Israelis are probably the largest national contingent on the backpacker trail. (Granted I was there during Rosh Hashanah and Yom Kippur, when many Israelis travel abroad, but younger Israelis on post-army trips maintain a steady presence throughout the year—enough, at least, to justify a Chabad house in Rishikesh.) Many stores had welcome signs in Hebrew (in English too, of course, but not in French, Germany, Italian, etc). In a village of eight hundred in the Kulu Valley, there were posters on the wall, in Hebrew, advertising an Israeli artist’s “tour of performances in India!”
The word “Israel” essentially has no meaning for the average Indian. You draw a blank look, or they simply associate you with the other Israeli tourists. (A story I heard: an Israeli is talking with an Indian. The Indian asks him how many people live in Israel. “About six million,” the Israeli answers. “Six million?” the Indian replies in disbelief, “There’s six million in India right now!”) In India you don’t hear about Palestinians, no talk about occupation, security, terrorism.
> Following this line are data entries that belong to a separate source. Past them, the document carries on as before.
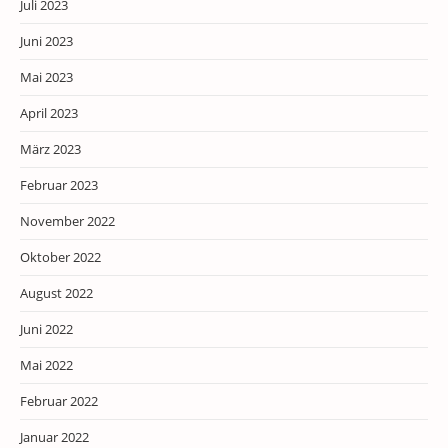
Juli 2023
Juni 2023
Mai 2023
April 2023
März 2023
Februar 2023
November 2022
Oktober 2022
August 2022
Juni 2022
Mai 2022
Februar 2022
Januar 2022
You’re just somebody from the West, which is many Israelis’ greatest ambition.
A strange effect of backpacker tourism is that rural villagers, who live in what were once some of the most insulated places on earth, are more accustomed to seeing foreigners than urban Indians (who will often stop you and ask for a picture). In a remote Himalayan village of two hundred, we stayed in the guest house of a former high-altitude combat solider in the Indian army. He spent a decade living on the country’s mountainous borders with Pakistan and China, but has since devoted his life to eco-tourism, sustainable agriculture, and Osho-inspired meditative practices.
On one of our last days, he announced he was setting up an Indian sweat lodge for the guests, something he said he does a few times a year, himself a regular practitioner. This sweat lodge, by the way, was Indian as in Native American, the Karl May sort of Indian, transmitted to our host by a friend described as “a Swiss mystic.”
The sweat lodge consisted of a teepee with a pit of smoldering coals in the middle, surrounded by glistening, half-naked bodies. I generally hate this sort of thing, but I hate myself even more, so I agreed to enter. Sweat begins to stream from every pore; your face feels like it is on fire; and breathing, rather than abating this sensation, only accentuates it. While I tried to put my head as close to the ground as possible to breathe whatever air wasn’t suffused by suffocating heat, a couple of Russians insouciantly laughed and chatted away like it was just another day at the sauna. Soon they began chanting traditional hymns, which they had learned in Mexico, where they had sat in a sweat lodge for eight hours while tripping on Ayahuasca.
Christopher Columbus set out more than five hundred years ago to find a more secure passage to India, slaughtering and enslaving the native population he encountered instead; and now that we have effectively killed them all and confined the remaining few to ghettos, their spiritual practices live on the in the place he was originally trying to reach.